Johanna, GPS has been available in SA for about 8 years now, the latest Garmin update was very current with Jhbg/Pretoria/Gauteng in July this year.
what the OP is asking wether it will warn you if you are turning into Hillbrow/Soweto/Diepsloot/Gugulethu/Mitchells Plain etc....

the answer is no.


----------



## Johanna (Apr 13, 2009)

Daxk said:


> Johanna, GPS has been available in SA for about 8 years now, the latest Garmin update was very current with Jhbg/Pretoria/Gauteng in July this year.
> what the OP is asking wether it will warn you if you are turning into Hillbrow/Soweto/Diepsloot/Gugulethu/Mitchells Plain etc....
> 
> the answer is no.


OK Daxk, you made your point, I suppose it depends from where OP has to travel to get to a cinema etc. 

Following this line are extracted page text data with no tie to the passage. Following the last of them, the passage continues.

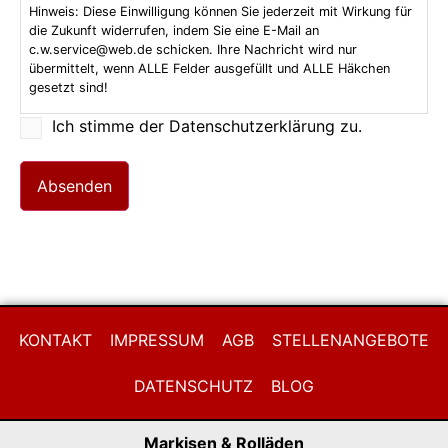
Hinweis: Diese Einwilligung können Sie jederzeit mit Wirkung für
die Zukunft widerrufen, indem Sie eine E-Mail an
c.w.service@web.de schicken. Ihre Nachricht wird nur
übermittelt, wenn ALLE Felder ausgefüllt und ALLE Häkchen
gesetzt sind!
Ich stimme der Datenschutzerklärung zu.
KONTAKT
IMPRESSUM
AGB
STELLENANGEBOTE
DATENSCHUTZ
BLOG
Markisen & Rolläden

I suppose you meant July last year ....

Happy 2011 to you!


----------



## Daxk (Jan 20, 2008)

Adult radio entertainment called wackhead simpson.
regarding SATNAV in SA.


----------



## Daxk (Jan 20, 2008)

aaw thanks, I live in the past, remember? lol


----------



## Johanna (Apr 13, 2009)

Daxk said:


> aaw thanks, I live in the past, remember? lol


 Forgot that!


----------



## Daxk (Jan 20, 2008)

Hell, I used to walk down the hill from Hillbrow at 4am after clubbing all night, buy a Roast Chicken and freshly baked breadrolls with a two litre Jar of Fresh Milk from Fontana and watch the sunrise from Joubert Park...


----------



## Johanna (Apr 13, 2009)

Daxk said:


> Hell, I used to walk down the hill from Hillbrow at 4am after clubbing all night, buy a Roast Chicken and freshly baked breadrolls with a two litre Jar of Fresh Milk from Fontana and watch the sunrise from Joubert Park...

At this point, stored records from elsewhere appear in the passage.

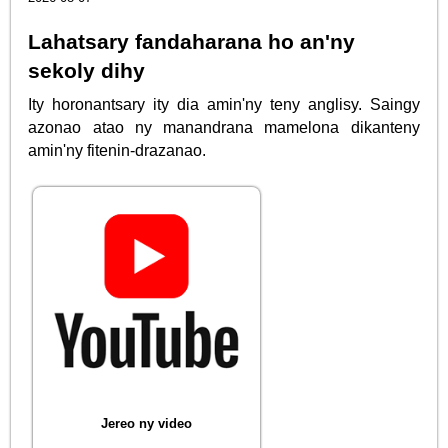
Lahatsary fandaharana ho an'ny
sekoly dihy
Ity horonantsary ity dia amin'ny teny anglisy. Saingy
azonao atao ny manandrana mamelona dikanteny
amin'ny fitenin-drazanao.
Jereo ny video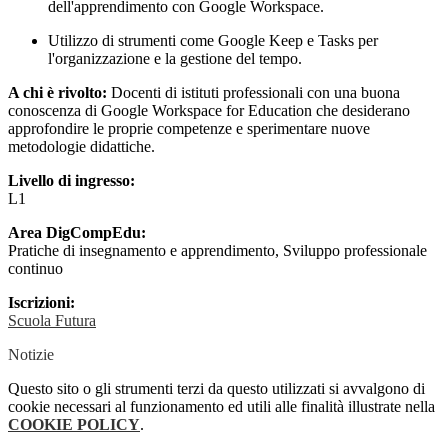
dell'apprendimento con Google Workspace.
Utilizzo di strumenti come Google Keep e Tasks per
l'organizzazione e la gestione del tempo.
A chi è rivolto:
Docenti di istituti professionali con una buona
conoscenza di Google Workspace for Education che desiderano
approfondire le proprie competenze e sperimentare nuove
metodologie didattiche.
Livello di ingresso:
L1
Area DigCompEdu:
Pratiche di insegnamento e apprendimento, Sviluppo professionale
continuo
Iscrizioni:
Scuola Futura
Notizie
Questo sito o gli strumenti terzi da questo utilizzati si avvalgono di
cookie necessari al funzionamento ed utili alle finalità illustrate nella
COOKIE POLICY
.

Showing your age now Daxk!


----------



## Daxk (Jan 20, 2008)

Hell yes, Music was either Vinyl or live, best jazz ever was sneaking out to shebeens where the Black taxi would stop at an all night bottle store and we would cram into the back of a closed up shop or factory, people from every race and colour, air so thick with smoke you could cut it with a knife and felt totally safe.The talent that was hidden in Soweto and places like that was awesome, if you have an interest google Dollarbrand and Miriam Makeba!
and yu would leave after dawn, scrunched down the back of a huge American Yank tank so the cops would not see you.
Young Varsity Students enjoying the vibe and well behaved were always welcome.
Its a tragedy, really, the whole vibe between normal people was so good, so natural, there was never any angst or drama, I remember we came across this old black guy whose car had broken down and asked the taxi to stop, we had all been fiddling with cars for years, it took a few minutes to work out what was wrong, (leaking fuel pipe)
and fix it.
and off he went and so did we, back to Res, singing at te top of our voices, sharing the taxi drivers cigarettes as the sun fought its way through the smoke of the early morning brazier fires...


----------



## Johanna (Apr 13, 2009)

Do not want to move this, but we are hi-jacking the OP's thread!


----------



## Daxk (Jan 20, 2008)

OK, but OP asked a question which has been answered.
unless the OP has more questions?


----------



## byrneand (Aug 15, 2010)

Thanks. Unless anyone else has any other suggestions I think that's the question answered.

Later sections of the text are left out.